** Listed records follows **

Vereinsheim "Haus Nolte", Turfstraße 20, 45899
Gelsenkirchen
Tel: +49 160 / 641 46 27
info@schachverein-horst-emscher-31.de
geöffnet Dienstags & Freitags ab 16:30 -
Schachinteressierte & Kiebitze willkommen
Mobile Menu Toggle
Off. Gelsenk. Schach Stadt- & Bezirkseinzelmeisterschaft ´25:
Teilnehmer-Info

** End of Listed records **

Once the line with "Schachinteressierte & Kiebitze willkommen" is located in the data above, repeat it and every later line through the end, exactly.

Response ::
Schachinteressierte & Kiebitze willkommen
Mobile Menu Toggle
Off. Gelsenk. Schach Stadt- & Bezirkseinzelmeisterschaft ´25:
Teilnehmer-Info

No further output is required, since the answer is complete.